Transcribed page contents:

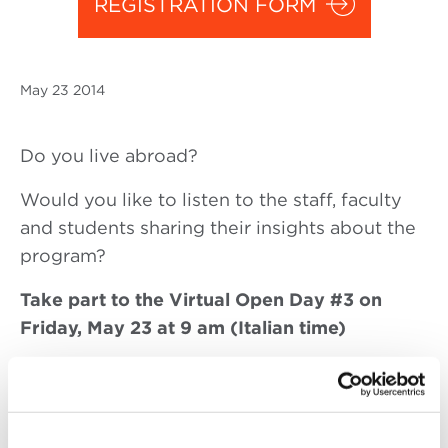
REGISTRATION FORM
May
23 2014
Do you live abroad?
Would you like to listen to the staff, faculty
and students sharing their insights about the
program?
Take part to the Virtual Open Day #3 on
Friday, May 23 at 9 am (Italian time)
Given that most of our candidates live abroad
and are not able to come visit the school in
person, we would like to offer them an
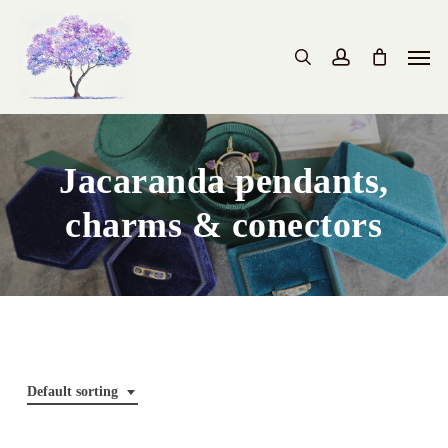
Skip
to
Men
search
account
main
content
Jacaranda pendants,
charms & conectors
Default sorting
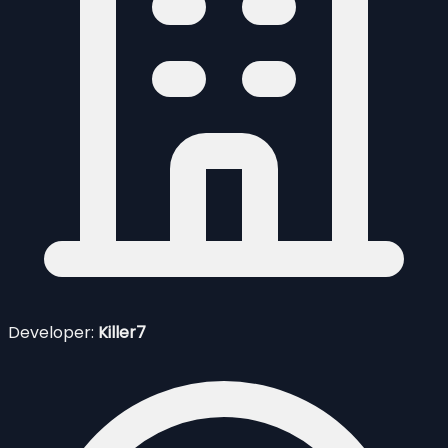
Developer:
Killer7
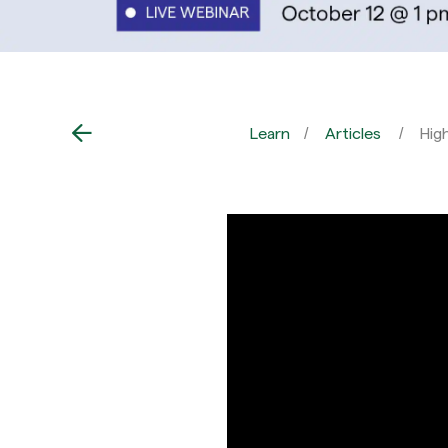
Learn
Articles
Hig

* **PROMPT**: Output each line of the records exactly. Any picture is skipped.

* **SOLUTION TO THIS EXERCISE**:
REGISTRATION FORM
May
23 2014
Do you live abroad?
Would you like to listen to the staff, faculty
and students sharing their insights about the
program?
Take part to the Virtual Open Day #3 on
Friday, May 23 at 9 am (Italian time)
Given that most of our candidates live abroad
and are not able to come visit the school in
person, we would like to offer them an
Skip
to
Men
search
account
main
content
Jacaranda pendants,
charms & conectors
Default sorting
Developer:
Killer7
Learn
Articles
Hig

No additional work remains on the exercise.